Generalized weight functions and the Macdonald polynomials

TL;DR

This paper introduces a generalized weight function related to Macdonald polynomials, presents conjectures and partial proofs for related identities, and explores orthogonal polynomials in the context of quantum many-body systems.

Contribution

It proposes a new weight function generalizing the ground state wave function and conjectures the orthogonality and properties of Macdonald polynomials with respect to this weight.

Findings

Conjectured constant term identities involving the new weight function.

Defined orthogonal polynomials conjectured to be Macdonald polynomials.

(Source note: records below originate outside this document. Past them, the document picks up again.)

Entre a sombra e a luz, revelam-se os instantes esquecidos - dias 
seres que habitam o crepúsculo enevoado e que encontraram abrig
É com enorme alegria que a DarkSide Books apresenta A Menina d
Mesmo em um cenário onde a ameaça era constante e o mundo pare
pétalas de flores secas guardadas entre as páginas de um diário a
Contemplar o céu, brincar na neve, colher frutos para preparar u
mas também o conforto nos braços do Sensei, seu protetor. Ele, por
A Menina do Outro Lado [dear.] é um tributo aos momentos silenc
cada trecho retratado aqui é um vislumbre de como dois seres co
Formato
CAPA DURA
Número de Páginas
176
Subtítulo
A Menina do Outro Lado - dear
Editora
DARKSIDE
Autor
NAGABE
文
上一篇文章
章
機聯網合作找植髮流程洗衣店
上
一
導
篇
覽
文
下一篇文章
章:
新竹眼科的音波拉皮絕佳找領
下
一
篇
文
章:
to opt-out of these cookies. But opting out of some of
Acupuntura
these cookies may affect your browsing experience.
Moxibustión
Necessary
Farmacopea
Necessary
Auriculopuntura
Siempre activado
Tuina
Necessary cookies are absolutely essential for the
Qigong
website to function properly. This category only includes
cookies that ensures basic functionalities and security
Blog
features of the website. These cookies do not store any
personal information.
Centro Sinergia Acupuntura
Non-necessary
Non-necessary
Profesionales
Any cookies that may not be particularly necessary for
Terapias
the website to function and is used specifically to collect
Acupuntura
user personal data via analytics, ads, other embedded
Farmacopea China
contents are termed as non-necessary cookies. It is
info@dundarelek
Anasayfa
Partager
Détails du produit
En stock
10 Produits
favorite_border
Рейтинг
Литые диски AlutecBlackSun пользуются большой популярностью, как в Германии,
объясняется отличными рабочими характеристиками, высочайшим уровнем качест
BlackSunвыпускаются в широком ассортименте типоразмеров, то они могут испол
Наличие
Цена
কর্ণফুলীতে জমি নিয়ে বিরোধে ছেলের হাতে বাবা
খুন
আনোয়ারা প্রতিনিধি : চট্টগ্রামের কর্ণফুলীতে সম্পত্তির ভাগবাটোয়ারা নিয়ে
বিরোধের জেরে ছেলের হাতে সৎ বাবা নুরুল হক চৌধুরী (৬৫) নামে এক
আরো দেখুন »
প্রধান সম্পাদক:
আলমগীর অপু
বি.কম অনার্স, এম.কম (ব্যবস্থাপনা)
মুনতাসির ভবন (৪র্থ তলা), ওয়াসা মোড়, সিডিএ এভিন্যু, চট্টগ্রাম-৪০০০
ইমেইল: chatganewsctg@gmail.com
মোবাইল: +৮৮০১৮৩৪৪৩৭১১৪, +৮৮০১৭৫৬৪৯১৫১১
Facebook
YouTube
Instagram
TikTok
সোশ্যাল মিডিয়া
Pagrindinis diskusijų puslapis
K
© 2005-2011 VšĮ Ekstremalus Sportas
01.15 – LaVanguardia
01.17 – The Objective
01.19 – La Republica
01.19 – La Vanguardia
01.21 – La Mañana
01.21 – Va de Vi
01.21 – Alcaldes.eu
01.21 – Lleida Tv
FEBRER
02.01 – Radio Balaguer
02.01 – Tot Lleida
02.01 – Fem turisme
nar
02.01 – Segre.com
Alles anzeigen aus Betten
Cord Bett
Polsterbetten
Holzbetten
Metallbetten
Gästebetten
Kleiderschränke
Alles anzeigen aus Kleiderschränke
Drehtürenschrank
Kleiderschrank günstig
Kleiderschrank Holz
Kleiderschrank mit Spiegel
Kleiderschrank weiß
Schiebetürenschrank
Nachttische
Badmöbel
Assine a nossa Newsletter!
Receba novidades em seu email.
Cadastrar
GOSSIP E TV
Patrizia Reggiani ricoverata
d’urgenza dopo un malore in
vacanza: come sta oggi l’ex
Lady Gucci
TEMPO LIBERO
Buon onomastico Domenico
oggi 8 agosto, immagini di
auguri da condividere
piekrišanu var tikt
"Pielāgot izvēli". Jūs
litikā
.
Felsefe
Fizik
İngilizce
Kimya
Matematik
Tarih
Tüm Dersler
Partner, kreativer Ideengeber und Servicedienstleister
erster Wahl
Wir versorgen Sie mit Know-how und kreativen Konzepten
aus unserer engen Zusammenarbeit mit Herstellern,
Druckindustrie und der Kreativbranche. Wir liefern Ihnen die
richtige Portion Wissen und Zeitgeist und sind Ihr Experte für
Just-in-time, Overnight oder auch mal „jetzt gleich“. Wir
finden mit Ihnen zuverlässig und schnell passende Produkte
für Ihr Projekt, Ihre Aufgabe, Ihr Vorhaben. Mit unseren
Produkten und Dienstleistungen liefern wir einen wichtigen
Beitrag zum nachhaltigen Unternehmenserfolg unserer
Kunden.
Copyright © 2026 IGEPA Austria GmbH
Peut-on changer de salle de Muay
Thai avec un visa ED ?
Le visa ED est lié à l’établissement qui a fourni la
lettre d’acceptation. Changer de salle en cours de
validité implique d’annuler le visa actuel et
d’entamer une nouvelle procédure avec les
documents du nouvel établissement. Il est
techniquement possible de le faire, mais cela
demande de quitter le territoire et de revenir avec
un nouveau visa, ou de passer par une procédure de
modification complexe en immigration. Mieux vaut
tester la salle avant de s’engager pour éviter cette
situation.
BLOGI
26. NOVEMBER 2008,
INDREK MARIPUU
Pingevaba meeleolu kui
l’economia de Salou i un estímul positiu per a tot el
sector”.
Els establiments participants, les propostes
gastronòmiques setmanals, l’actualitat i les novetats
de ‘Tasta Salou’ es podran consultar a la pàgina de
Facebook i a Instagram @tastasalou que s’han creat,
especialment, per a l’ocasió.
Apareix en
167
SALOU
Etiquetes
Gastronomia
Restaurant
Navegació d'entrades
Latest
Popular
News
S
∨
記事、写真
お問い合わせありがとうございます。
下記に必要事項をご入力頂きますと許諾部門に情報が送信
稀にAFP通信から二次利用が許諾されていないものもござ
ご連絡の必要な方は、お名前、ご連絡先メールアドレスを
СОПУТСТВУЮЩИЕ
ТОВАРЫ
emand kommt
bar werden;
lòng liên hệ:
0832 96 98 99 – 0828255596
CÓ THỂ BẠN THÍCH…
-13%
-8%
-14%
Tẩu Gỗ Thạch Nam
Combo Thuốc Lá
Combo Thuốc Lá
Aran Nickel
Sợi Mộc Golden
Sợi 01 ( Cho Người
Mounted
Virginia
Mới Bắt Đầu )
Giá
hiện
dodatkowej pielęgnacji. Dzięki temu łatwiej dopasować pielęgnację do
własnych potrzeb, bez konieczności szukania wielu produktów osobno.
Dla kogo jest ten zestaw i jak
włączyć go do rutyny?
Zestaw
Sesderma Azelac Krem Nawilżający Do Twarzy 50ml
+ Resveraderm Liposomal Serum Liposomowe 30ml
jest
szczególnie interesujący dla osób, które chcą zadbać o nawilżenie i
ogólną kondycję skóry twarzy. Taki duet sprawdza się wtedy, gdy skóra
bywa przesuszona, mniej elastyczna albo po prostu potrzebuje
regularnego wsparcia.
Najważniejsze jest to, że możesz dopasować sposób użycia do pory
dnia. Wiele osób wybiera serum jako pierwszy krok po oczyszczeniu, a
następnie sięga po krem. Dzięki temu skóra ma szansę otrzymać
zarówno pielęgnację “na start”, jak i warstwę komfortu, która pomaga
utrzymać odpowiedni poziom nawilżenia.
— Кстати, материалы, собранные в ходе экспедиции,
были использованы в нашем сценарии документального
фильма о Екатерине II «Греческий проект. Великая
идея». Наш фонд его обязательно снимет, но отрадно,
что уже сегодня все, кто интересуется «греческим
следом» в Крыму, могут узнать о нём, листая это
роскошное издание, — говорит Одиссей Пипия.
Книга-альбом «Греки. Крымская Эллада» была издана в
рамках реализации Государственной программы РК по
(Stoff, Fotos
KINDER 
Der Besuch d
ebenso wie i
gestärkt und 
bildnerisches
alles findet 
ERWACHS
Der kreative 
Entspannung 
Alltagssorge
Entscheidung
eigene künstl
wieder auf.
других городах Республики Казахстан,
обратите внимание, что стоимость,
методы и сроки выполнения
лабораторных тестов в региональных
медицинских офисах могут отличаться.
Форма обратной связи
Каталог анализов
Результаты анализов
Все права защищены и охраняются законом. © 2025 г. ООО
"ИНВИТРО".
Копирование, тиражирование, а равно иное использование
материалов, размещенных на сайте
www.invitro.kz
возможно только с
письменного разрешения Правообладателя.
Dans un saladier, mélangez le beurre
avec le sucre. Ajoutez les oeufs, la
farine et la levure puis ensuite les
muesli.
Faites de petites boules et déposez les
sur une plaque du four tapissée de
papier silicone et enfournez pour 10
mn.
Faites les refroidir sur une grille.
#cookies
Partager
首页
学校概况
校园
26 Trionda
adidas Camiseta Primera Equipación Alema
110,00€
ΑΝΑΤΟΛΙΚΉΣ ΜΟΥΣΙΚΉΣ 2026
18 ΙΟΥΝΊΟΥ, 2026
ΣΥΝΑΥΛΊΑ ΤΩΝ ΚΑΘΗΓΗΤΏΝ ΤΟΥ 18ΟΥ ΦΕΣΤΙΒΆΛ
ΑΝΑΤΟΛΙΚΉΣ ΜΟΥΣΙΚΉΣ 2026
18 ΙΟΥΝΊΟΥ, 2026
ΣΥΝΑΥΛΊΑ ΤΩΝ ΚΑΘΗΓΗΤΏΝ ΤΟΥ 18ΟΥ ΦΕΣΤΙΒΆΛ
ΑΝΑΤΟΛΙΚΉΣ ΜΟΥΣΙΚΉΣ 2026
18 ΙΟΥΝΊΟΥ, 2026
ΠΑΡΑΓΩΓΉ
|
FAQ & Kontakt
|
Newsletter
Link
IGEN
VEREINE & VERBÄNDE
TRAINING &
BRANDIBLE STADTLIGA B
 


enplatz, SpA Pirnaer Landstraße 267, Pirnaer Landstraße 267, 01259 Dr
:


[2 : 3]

Partial proofs provided for special cases of the conjectures.

Abstract

A weight function which $q$-generalizes the ground state wave function of the multi-component Calogero-Sutherland quantum many body system is introduced. Conjectures, and some proofs in special cases, are given for a constant term identity involving this function. A Gram-Schmidt procedure with respect to the inner product associated with the weight function is used to define orthogonal polynomials in one of the components, which are conjectured to be the Macdonald polynomials $P_\kappa(w_1,\dots,w_{N_0};qt^p,t)$, and a proof is given in a special case. Conjectures are also given for an adjoint property of the Macdonald operator with respect to the inner product associated with the weight function, and the normalization of the Macdonald polynomial with respect to the same inner product.